§ **Your objective**: Wherever the word "hamulców" appears in a line of the data, that line should be copied.

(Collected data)
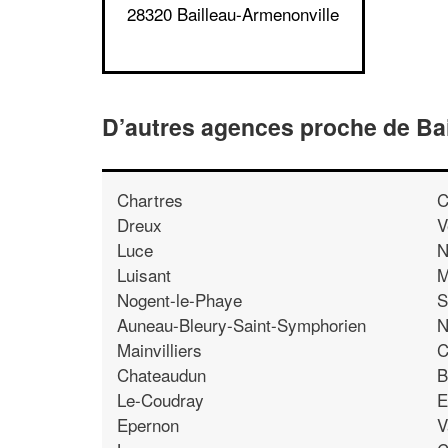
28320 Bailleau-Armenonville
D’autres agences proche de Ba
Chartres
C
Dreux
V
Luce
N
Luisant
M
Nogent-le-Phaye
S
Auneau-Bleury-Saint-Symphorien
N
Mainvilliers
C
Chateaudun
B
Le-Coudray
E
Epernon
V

* * *

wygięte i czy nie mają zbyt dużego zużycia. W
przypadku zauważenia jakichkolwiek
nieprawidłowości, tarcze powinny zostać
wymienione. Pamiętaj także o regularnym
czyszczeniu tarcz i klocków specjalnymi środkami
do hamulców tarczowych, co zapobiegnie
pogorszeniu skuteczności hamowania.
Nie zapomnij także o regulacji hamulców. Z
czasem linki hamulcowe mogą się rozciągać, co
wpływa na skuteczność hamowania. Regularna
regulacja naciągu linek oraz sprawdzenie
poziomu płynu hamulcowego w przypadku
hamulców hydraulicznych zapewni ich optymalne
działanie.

§ **Response to the task**:
do hamulców tarczowych, co zapobiegnie
Nie zapomnij także o regulacji hamulców. Z
hamulców hydraulicznych zapewni ich optymalne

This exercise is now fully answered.